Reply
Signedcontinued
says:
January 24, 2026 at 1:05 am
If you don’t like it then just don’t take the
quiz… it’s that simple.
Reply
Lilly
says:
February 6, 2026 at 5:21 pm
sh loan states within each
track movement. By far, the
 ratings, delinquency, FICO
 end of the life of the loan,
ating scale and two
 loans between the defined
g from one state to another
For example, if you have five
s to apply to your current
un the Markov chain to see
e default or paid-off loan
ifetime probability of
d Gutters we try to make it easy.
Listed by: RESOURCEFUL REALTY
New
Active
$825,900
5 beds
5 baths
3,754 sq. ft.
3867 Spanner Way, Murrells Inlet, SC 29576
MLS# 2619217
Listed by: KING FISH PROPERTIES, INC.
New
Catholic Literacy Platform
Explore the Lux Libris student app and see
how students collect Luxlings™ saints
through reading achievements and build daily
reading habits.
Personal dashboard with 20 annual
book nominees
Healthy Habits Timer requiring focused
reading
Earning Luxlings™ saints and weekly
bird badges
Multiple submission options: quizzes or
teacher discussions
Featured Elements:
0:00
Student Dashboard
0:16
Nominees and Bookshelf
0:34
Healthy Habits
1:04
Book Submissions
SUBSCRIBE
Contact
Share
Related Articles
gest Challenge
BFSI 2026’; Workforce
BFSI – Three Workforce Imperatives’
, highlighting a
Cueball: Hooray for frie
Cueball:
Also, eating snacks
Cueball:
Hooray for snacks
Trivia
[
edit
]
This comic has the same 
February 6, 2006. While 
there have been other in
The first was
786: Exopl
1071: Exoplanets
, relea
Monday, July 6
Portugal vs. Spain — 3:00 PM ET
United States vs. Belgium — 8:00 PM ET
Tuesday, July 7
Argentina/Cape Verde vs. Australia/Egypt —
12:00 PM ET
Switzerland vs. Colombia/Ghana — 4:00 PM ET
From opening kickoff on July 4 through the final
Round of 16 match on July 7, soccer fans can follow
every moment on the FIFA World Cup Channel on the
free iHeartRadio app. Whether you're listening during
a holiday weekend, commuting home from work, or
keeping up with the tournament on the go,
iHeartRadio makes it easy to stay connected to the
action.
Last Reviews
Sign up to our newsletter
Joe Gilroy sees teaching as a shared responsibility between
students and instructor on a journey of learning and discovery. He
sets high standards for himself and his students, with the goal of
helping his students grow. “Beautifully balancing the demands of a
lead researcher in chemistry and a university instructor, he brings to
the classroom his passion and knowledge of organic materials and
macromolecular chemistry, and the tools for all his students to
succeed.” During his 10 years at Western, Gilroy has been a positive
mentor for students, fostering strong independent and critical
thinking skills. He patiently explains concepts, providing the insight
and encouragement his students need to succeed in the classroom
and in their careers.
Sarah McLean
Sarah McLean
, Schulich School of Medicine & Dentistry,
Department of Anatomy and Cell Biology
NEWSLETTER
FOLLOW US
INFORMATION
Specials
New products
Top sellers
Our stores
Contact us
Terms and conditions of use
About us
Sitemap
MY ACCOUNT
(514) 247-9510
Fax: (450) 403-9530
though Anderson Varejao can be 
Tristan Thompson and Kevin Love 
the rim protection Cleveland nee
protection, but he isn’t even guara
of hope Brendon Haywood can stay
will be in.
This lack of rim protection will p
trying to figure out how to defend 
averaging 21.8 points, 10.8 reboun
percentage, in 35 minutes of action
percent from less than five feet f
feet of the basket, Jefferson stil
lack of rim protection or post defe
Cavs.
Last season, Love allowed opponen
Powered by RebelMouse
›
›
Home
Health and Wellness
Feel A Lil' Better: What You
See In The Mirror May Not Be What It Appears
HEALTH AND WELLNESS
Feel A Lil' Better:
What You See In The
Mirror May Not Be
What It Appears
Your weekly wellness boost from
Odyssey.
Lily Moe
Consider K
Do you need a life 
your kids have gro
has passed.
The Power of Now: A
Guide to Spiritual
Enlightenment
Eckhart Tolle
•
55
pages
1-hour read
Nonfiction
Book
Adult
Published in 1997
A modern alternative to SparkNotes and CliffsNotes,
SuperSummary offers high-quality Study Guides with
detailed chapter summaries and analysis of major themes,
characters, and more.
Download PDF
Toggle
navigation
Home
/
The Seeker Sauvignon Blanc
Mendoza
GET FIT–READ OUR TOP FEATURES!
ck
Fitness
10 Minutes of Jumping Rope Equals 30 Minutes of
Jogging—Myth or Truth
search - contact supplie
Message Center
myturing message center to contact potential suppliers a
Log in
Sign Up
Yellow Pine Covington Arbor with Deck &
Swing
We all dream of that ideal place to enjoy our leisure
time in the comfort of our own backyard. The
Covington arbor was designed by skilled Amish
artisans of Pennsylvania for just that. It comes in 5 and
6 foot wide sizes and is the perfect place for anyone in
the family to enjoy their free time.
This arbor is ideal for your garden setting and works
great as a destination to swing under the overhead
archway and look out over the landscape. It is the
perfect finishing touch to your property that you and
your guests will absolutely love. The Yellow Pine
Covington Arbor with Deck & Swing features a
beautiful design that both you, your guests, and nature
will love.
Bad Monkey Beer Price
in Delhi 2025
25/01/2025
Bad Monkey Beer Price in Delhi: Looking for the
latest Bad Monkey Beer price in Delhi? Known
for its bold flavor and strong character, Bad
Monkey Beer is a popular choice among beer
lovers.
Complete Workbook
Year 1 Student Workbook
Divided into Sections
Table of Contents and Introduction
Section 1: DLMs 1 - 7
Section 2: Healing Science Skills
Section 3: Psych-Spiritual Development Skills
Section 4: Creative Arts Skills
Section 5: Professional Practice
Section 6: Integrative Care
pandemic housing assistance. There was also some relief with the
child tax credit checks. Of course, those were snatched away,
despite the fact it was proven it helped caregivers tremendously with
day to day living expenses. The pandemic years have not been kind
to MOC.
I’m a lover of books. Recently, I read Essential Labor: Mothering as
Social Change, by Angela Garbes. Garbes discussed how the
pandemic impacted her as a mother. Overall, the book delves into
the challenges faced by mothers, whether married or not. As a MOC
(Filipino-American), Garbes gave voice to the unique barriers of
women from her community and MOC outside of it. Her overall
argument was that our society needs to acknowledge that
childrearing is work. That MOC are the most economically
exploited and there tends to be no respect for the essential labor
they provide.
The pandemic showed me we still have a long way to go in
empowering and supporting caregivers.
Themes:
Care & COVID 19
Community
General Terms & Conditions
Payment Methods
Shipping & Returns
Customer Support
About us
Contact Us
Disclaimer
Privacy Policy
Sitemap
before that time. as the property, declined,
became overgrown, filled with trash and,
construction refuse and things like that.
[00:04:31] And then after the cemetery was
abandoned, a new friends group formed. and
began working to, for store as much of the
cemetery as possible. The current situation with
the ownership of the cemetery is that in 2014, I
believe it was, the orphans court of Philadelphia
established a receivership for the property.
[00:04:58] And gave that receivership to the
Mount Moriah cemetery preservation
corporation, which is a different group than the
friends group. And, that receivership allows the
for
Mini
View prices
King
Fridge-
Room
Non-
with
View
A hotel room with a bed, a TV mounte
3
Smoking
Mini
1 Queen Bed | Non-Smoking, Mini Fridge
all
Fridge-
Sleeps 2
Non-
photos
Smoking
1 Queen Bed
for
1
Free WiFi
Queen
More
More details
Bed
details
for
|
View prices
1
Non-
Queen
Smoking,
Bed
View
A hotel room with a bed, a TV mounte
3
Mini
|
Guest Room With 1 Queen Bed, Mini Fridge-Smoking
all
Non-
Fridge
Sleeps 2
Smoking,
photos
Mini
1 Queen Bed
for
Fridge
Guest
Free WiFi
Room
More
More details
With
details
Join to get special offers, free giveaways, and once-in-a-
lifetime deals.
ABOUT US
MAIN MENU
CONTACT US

**YOUR INSTRUCTIONS**
Beginning with the first line of the listing above, please write out every line exactly until you reach the line that contains "Argentina/Cape Verde vs. Australia/Egypt —", and include that one too.

**SOLVED PROBLEM**
Reply
Signedcontinued
says:
January 24, 2026 at 1:05 am
If you don’t like it then just don’t take the
quiz… it’s that simple.
Reply
Lilly
says:
February 6, 2026 at 5:21 pm
sh loan states within each
track movement. By far, the
 ratings, delinquency, FICO
 end of the life of the loan,
ating scale and two
 loans between the defined
g from one state to another
For example, if you have five
s to apply to your current
un the Markov chain to see
e default or paid-off loan
ifetime probability of
d Gutters we try to make it easy.
Listed by: RESOURCEFUL REALTY
New
Active
$825,900
5 beds
5 baths
3,754 sq. ft.
3867 Spanner Way, Murrells Inlet, SC 29576
MLS# 2619217
Listed by: KING FISH PROPERTIES, INC.
New
Catholic Literacy Platform
Explore the Lux Libris student app and see
how students collect Luxlings™ saints
through reading achievements and build daily
reading habits.
Personal dashboard with 20 annual
book nominees
Healthy Habits Timer requiring focused
reading
Earning Luxlings™ saints and weekly
bird badges
Multiple submission options: quizzes or
teacher discussions
Featured Elements:
0:00
Student Dashboard
0:16
Nominees and Bookshelf
0:34
Healthy Habits
1:04
Book Submissions
SUBSCRIBE
Contact
Share
Related Articles
gest Challenge
BFSI 2026’; Workforce
BFSI – Three Workforce Imperatives’
, highlighting a
Cueball: Hooray for frie
Cueball:
Also, eating snacks
Cueball:
Hooray for snacks
Trivia
[
edit
]
This comic has the same 
February 6, 2006. While 
there have been other in
The first was
786: Exopl
1071: Exoplanets
, relea
Monday, July 6
Portugal vs. Spain — 3:00 PM ET
United States vs. Belgium — 8:00 PM ET
Tuesday, July 7
Argentina/Cape Verde vs. Australia/Egypt —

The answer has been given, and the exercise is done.